Many times we simply hang around people who practice the faith like we do because it makes sense and it’s comfortable. Churches also carry various rich cultures from one generation to the next. We wouldn’t want to lose those traditions in favor of one neutral practice–that would be uniformity as well. So what does unity look like?

First, let’s set aside the analysis of all the reasons the church self-segregates. It should still be possible to have different roles in society, a different look and feel, and still have unity. Let’s look at the body metaphor itself.

How Does a Real Body React?

When my son was three he graduated to a twin bed with no rails. One night I woke to the sound of him crying. In my half-sleep state, I believed he had fallen out of bed (he hadn’t) and was hurt (he wasn’t). I ran to his room in the dark and as I entered his room I whacked my little toe on his drum set. I immediately fell to the ground, cradling my foot in both my hands, rocking back and forth trying not to scream.
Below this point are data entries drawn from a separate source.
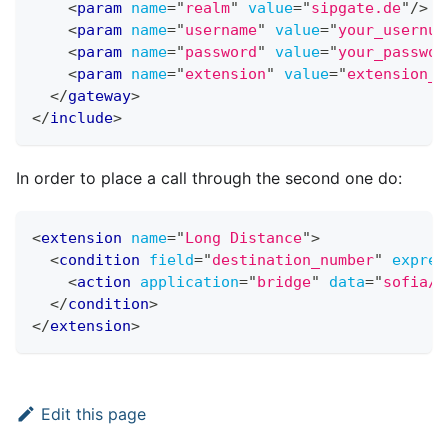
<
param
name
=
"
realm
"
value
=
"
sipgate.de
"
/>
<
param
name
=
"
username
"
value
=
"
your_usernum
<
param
name
=
"
password
"
value
=
"
your_passwor
<
param
name
=
"
extension
"
value
=
"
extension_t
</
gateway
>
</
include
>
In order to place a call through the second one do:
<
extension
name
=
"
Long Distance
"
>
<
condition
field
=
"
destination_number
"
expres
<
action
application
=
"
bridge
"
data
=
"
sofia/g
</
condition
>
</
extension
>
Edit this page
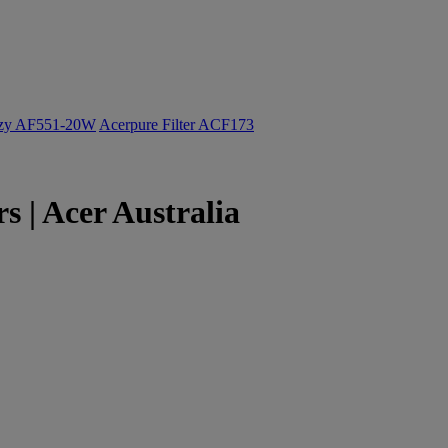
ozy AF551-20W
Acerpure Filter ACF173
 | Acer Australia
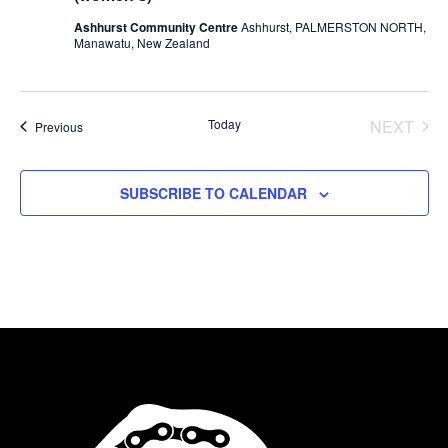
Ashhurst Community Centre
Ashhurst, PALMERSTON NORTH,
Manawatu, New Zealand
Today
NEXT
Events
Previous
EVENT
SUBSCRIBE TO CALENDAR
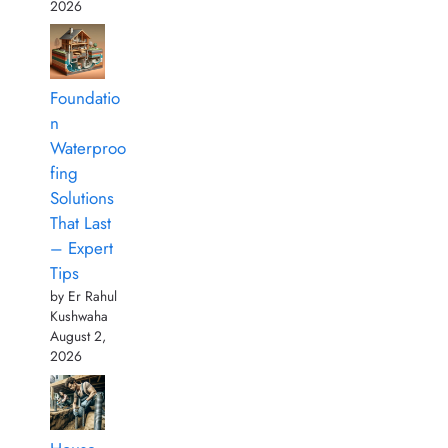
2026
Foundatio
n
Waterproo
fing
Solutions
That Last
– Expert
Tips
by Er Rahul
Kushwaha
August 2,
2026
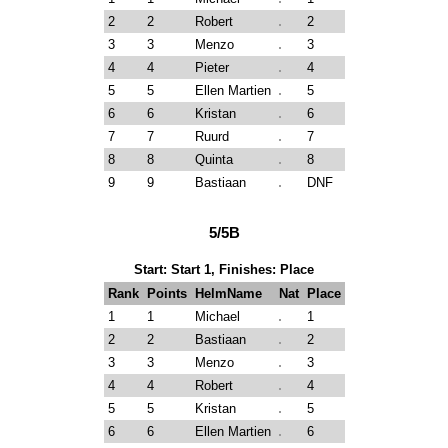
2
2
Robert
2
3
3
Menzo
3
4
4
Pieter
4
5
5
Ellen Martien
5
6
6
Kristan
6
7
7
Ruurd
7
8
8
Quinta
8
9
9
Bastiaan
DNF
5/5B
Start: Start 1, Finishes: Place
Rank
Points
HelmName
Nat
Place
1
1
Michael
1
2
2
Bastiaan
2
3
3
Menzo
3
4
4
Robert
4
5
5
Kristan
5
6
6
Ellen Martien
6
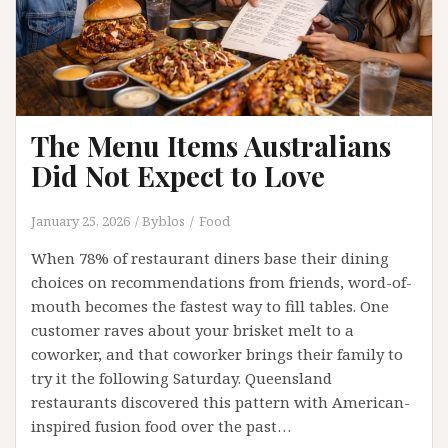
Your
Event
The Menu Items Australians
Did Not Expect to Love
January 25, 2026
Byblos
Food
When 78% of restaurant diners base their dining
choices on recommendations from friends, word-of-
mouth becomes the fastest way to fill tables. One
customer raves about your brisket melt to a
coworker, and that coworker brings their family to
try it the following Saturday. Queensland
restaurants discovered this pattern with American-
inspired fusion food over the past…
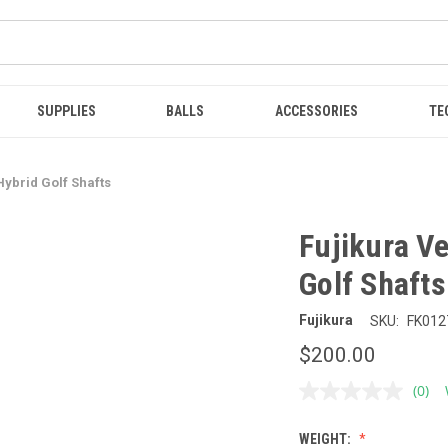
SUPPLIES
BALLS
ACCESSORIES
TE
Hybrid Golf Shafts
Fujikura V
Golf Shafts
Fujikura
SKU:
FK012
$200.00
(0)
No
ratin
value
WEIGHT:
Sam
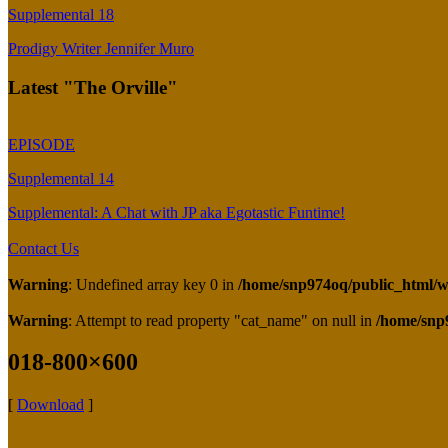
Supplemental 18
Prodigy Writer Jennifer Muro
Latest "The Orville"
EPISODE
Supplemental 14
Supplemental: A Chat with JP aka Egotastic Funtime!
Contact Us
Warning
: Undefined array key 0 in
/home/snp974oq/public_html/wp
Warning
: Attempt to read property "cat_name" on null in
/home/snp
018-800×600
[
Download
]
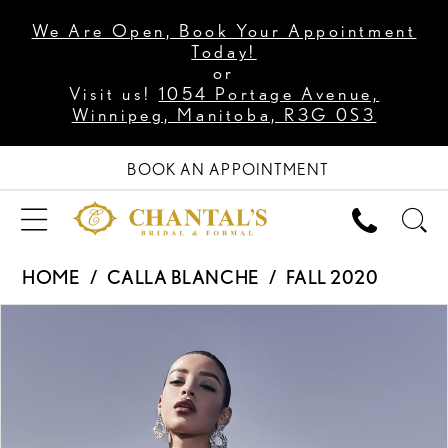
We Are Open, Book Your Appointment
Today!
or
Visit us!
1054 Portage Avenue,
Winnipeg, Manitoba, R3G 0S3
BOOK AN APPOINTMENT
HOME
CALLA BLANCHE
FALL 2020
PAUSE AUTOPLAY
PREVIOUS SLIDE
NEXT SLIDE
Products
Skip
0
Views
to
1
Carousel
end
2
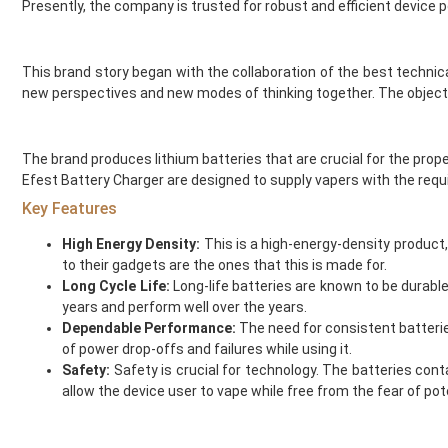
Presently, the company is trusted for robust and efficient device 
Double Drip
Voopoo Coils
Dr Frost
Hayati Vape Kits
Dr Vapes
IVG Pods
This brand story began with the collaboration of the best techni
Drip More
Hayati Vape Pods
new perspectives and new modes of thinking together. The objecti
Efest
IVG Vape Kits
El Fruto
Vaporesso Coils
The brand produces lithium batteries that are crucial for the prope
Eleaf
Elf Bar Pods
Efest Battery Charger are designed to supply vapers with the req
Element Vape Juice
Geekvape Coils
Key Features
Elf Bar
Lost Mary Pods
Elux
Crystal Galaxy Vape Kits
High Energy Density:
This is a high-energy-density product,
Fantasi
Feoba Vape Kits and Pods
to their gadgets are the ones that this is made for.
Fantasia
Nicotine Strips
Long Cycle Life:
Long-life batteries are known to be durabl
Feoba
SKE Crystal Vape Kits
years and perform well over the years.
Dependable Performance:
The need for consistent batterie
Find And Take It
SKE Crystal Vape Pods
of power drop-offs and failures while using it.
Fisco
Crystal Galaxy Vape Pods
Safety:
Safety is crucial for technology. The batteries con
Fizzy Bubbily
new
allow the device user to vape while free from the fear of pot
Fizzy Juice
Testing
Flava Junki
Accessories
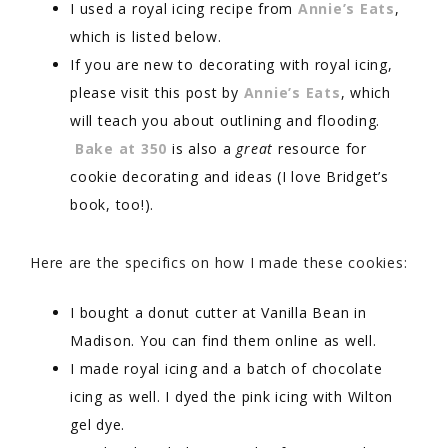
I used a royal icing recipe from
Annie’s Eats
,
which is listed below.
If you are new to decorating with royal icing,
please visit this post by
Annie’s Eats
, which
will teach you about outlining and flooding.
Bake at 350
is also a
great
resource for
cookie decorating and ideas (I love Bridget’s
book, too!).
Here are the specifics on how I made these cookies:
I bought a donut cutter at Vanilla Bean in
Madison. You can find them online as well.
I made royal icing and a batch of chocolate
icing as well. I dyed the pink icing with Wilton
gel dye.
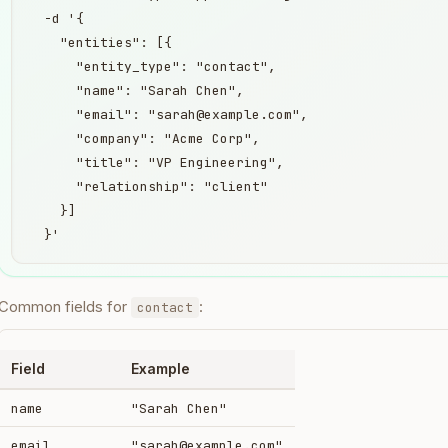
  -d '{

    "entities": [{

      "entity_type": "contact",

      "name": "Sarah Chen",

      "email": "sarah@example.com",

      "company": "Acme Corp",

      "title": "VP Engineering",

      "relationship": "client"

    }]

  }'
Common fields for
:
contact
Field
Example
name
"Sarah Chen"
email
"sarah@example.com"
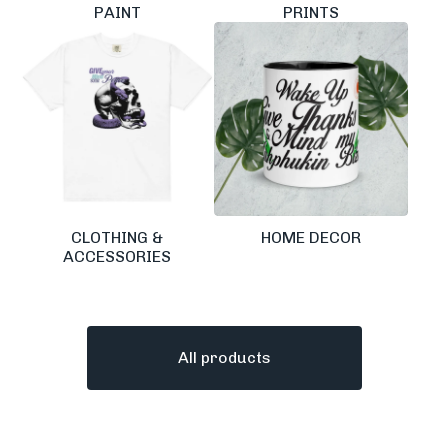
PAINT
PRINTS
CLOTHING &
HOME DECOR
ACCESSORIES
All products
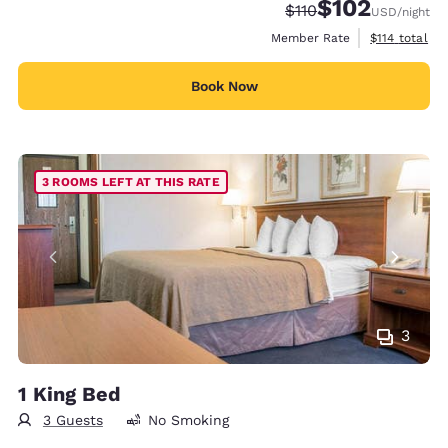
$102
Strikethrough Rate:
Discounted rate:
$110
USD
/night
View estimate
Member Rate
$114
total
Book Now
3 ROOMS LEFT AT THIS RATE
3
1 King Bed
3 Guests
No Smoking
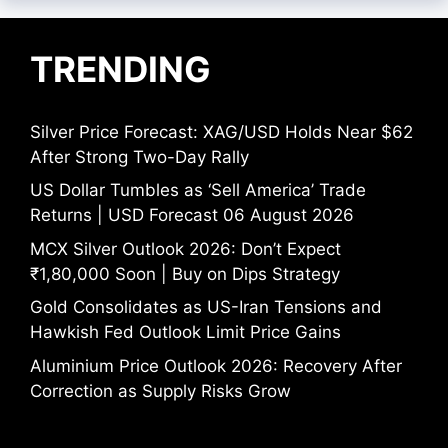
TRENDING
Silver Price Forecast: XAG/USD Holds Near $62
After Strong Two-Day Rally
US Dollar Tumbles as ‘Sell America’ Trade
Returns | USD Forecast 06 August 2026
MCX Silver Outlook 2026: Don’t Expect
₹1,80,000 Soon | Buy on Dips Strategy
Gold Consolidates as US-Iran Tensions and
Hawkish Fed Outlook Limit Price Gains
Aluminium Price Outlook 2026: Recovery After
Correction as Supply Risks Grow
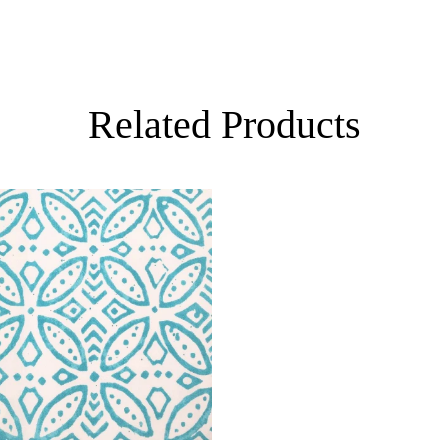
Related Products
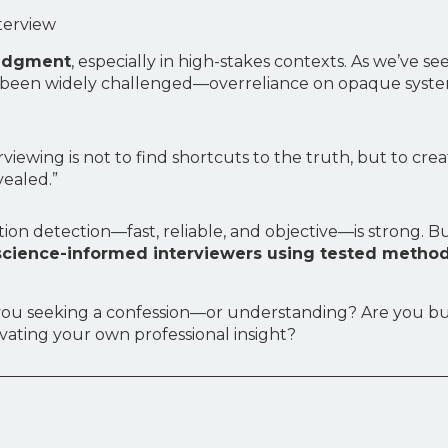
terview
judgment
, especially in high-stakes contexts. As we’ve 
ve been widely challenged—overreliance on opaque syst
rviewing is not to find shortcuts to the truth, but to cr
vealed.”
ption detection—fast, reliable, and objective—is strong. 
 science-informed interviewers using tested method
 Are you seeking a confession—or understanding? Are you 
vating your own professional insight?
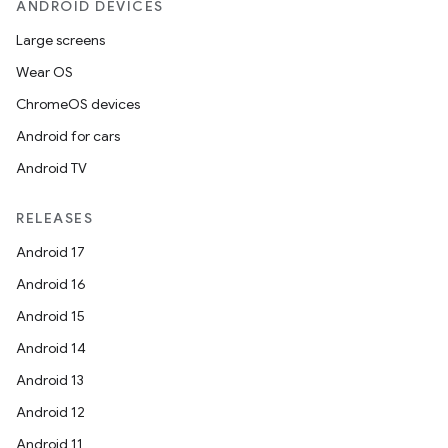
ANDROID DEVICES
Large screens
Wear OS
ChromeOS devices
Android for cars
Android TV
RELEASES
Android 17
Android 16
Android 15
Android 14
Android 13
Android 12
Android 11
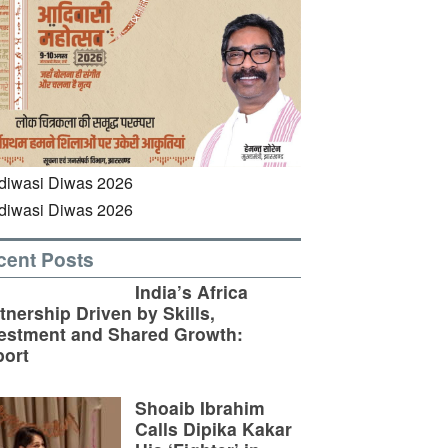
cent Posts
India’s Africa
tnership Driven by Skills,
estment and Shared Growth:
ort
Shoaib Ibrahim
Calls Dipika Kakar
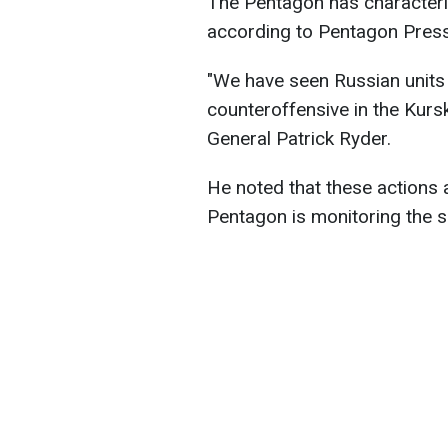
The Pentagon has characteriz
according to Pentagon Press
"We have seen Russian units 
counteroffensive in the Kur
General Patrick Ryder.
He noted that these actions 
Pentagon is monitoring the s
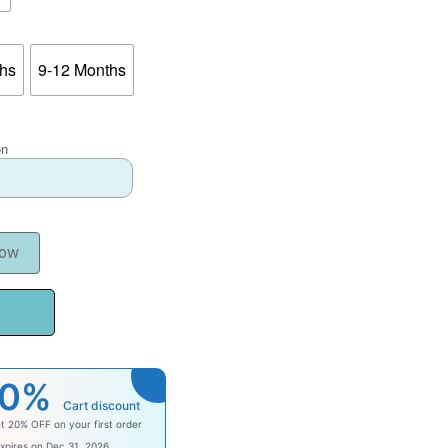
ths
9-12 Months
on
Now
20%
Cart discount
t 20% OFF on your first order
comebaby
xpires on Dec 31, 2026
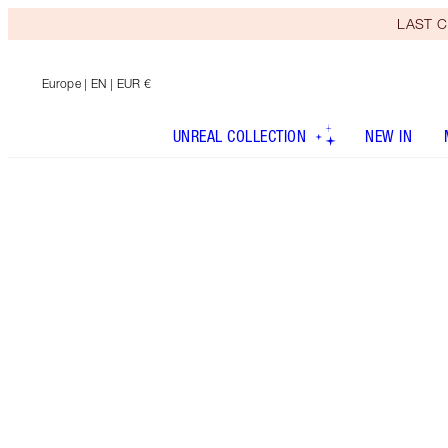
LAST C
Europe
| EN | EUR €
UNREAL COLLECTION
NEW IN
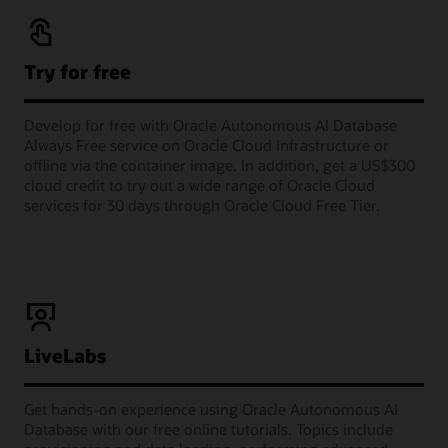
Try for free
Develop for free with Oracle Autonomous AI Database
Always Free service on Oracle Cloud Infrastructure or
offline via the container image. In addition, get a US$300
cloud credit to try out a wide range of Oracle Cloud
services for 30 days through Oracle Cloud Free Tier.
LiveLabs
Get hands-on experience using Oracle Autonomous AI
Database with our free online tutorials. Topics include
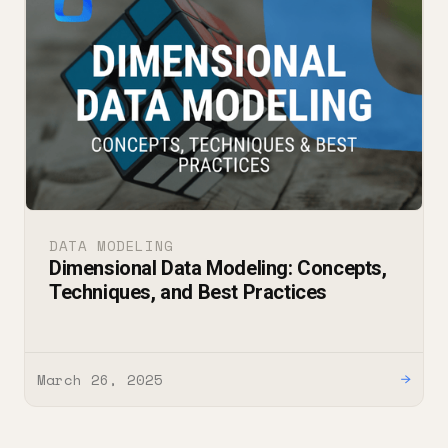
DATA MODELING
Dimensional Data Modeling: Concepts,
Techniques, and Best Practices
March 26, 2025
→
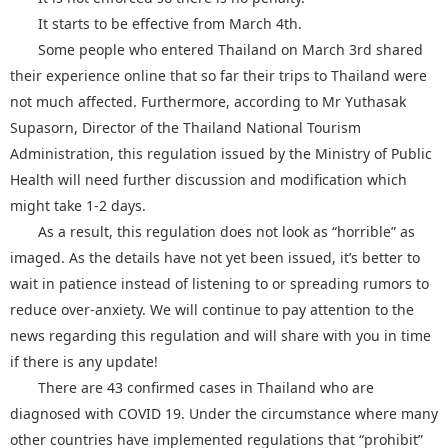
It starts to be effective from March 4th.
Some people who entered Thailand on March 3rd shared
their experience online that so far their trips to Thailand were
not much affected. Furthermore, according to Mr Yuthasak
Supasorn, Director of the Thailand National Tourism
Administration, this regulation issued by the Ministry of Public
Health will need further discussion and modification which
might take 1-2 days.
As a result, this regulation does not look as “horrible” as
imaged. As the details have not yet been issued, it’s better to
wait in patience instead of listening to or spreading rumors to
reduce over-anxiety. We will continue to pay attention to the
news regarding this regulation and will share with you in time
if there is any update!
There are 43 confirmed cases in Thailand who are
diagnosed with COVID 19. Under the circumstance where many
other countries have implemented regulations that “prohibit”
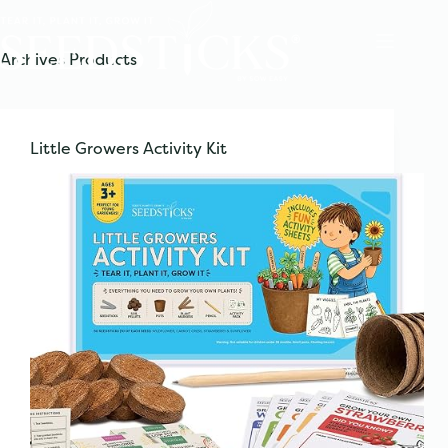
Skip
to
content
Archives
Products
Little Growers Activity Kit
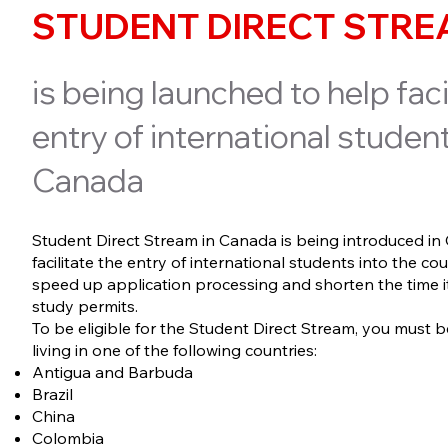
STUDENT DIRECT STR
is being launched to help faci
entry of international student
Canada
Student Direct Stream in Canada is being introduced in
facilitate the entry of international students into the coun
speed up application processing and shorten the time it
study permits.
To be eligible for the Student Direct Stream, you must b
living in one of the following countries:
Antigua and Barbuda
Brazil
China
Colombia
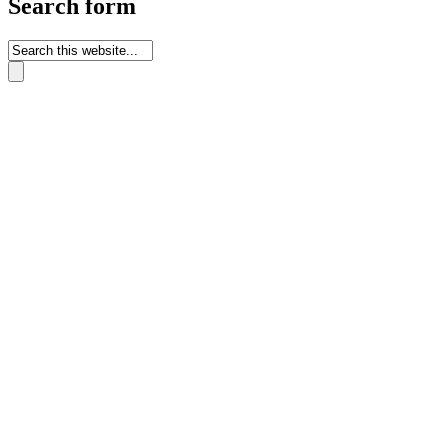
Search form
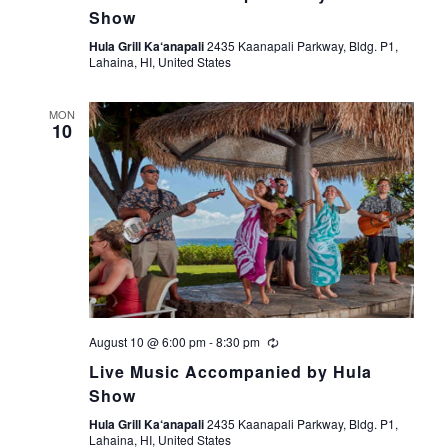
Show
t
Hula Grill Ka‘anapali
2435 Kaanapali Parkway, Bldg. P1,
Lahaina, HI, United States
i
o
MON
10
n
August 10 @ 6:00 pm
-
8:30 pm
Live Music Accompanied by Hula
Show
Hula Grill Ka‘anapali
2435 Kaanapali Parkway, Bldg. P1,
Lahaina, HI, United States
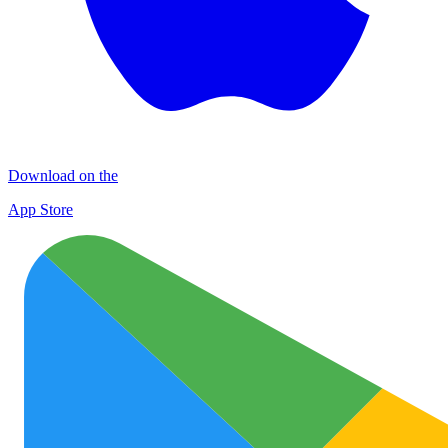
Download on the
App Store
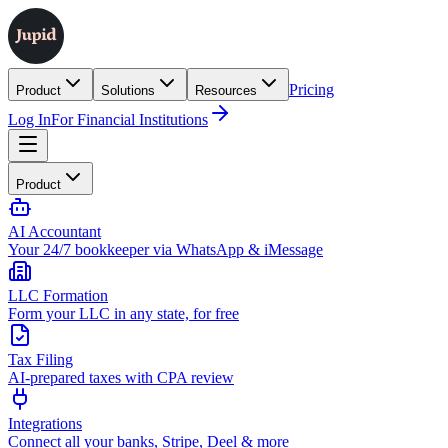
Pricing
Product
Solutions
Resources
Log In
For Financial Institutions
Product
AI Accountant
Your 24/7 bookkeeper via WhatsApp & iMessage
LLC Formation
Form your LLC in any state, for free
Tax Filing
AI-prepared taxes with CPA review
Integrations
Connect all your banks, Stripe, Deel & more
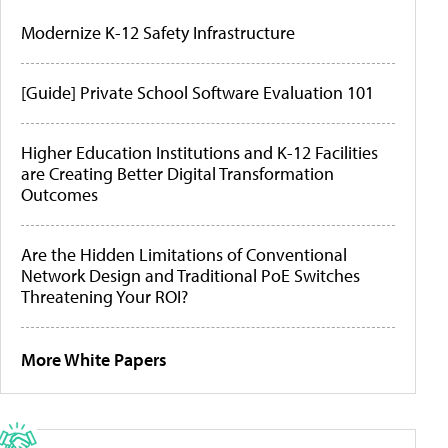
Modernize K-12 Safety Infrastructure
[Guide] Private School Software Evaluation 101
Higher Education Institutions and K-12 Facilities
are Creating Better Digital Transformation
Outcomes
Are the Hidden Limitations of Conventional
Network Design and Traditional PoE Switches
Threatening Your ROI?
More White Papers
The next day my toe still hurt and I was limping. I didn’t realize how bad it was until I tried to put my shoes on for work. My foot had swollen, so I found my roomiest shoe and tried to stuff my foot into it (I was part-time hourly, and we desperately needed every dollar I could earn). I was determined to get that foot into that shoe, but my whole body rebelled–I became thoroughly nauseated from the pain. It wasn’t going to happen.

I think about this event often when I think about the Christian church. Part of us is broken and inflamed, and another part of us is determined to keep plugging away, business as usual. Most likely, we all see ourselves as the “broken and hurting” part and “the other person” as the ones trying to move forward, “business as usual”.

The Body of Christ

What we really need to do is respond to each other like my body’s first instinct the moment I broke my toe. My toe didn’t have to convince my body it was hurt. My body was in enough communication with all its parts that it knew the moment my toe broke. I fell to the ground, my hands covered my toes—a self-protective instinct to prevent further harm. My voice held back a scream. At first, I was holding my breath, my body rocked to dissipate the pain that my whole body felt.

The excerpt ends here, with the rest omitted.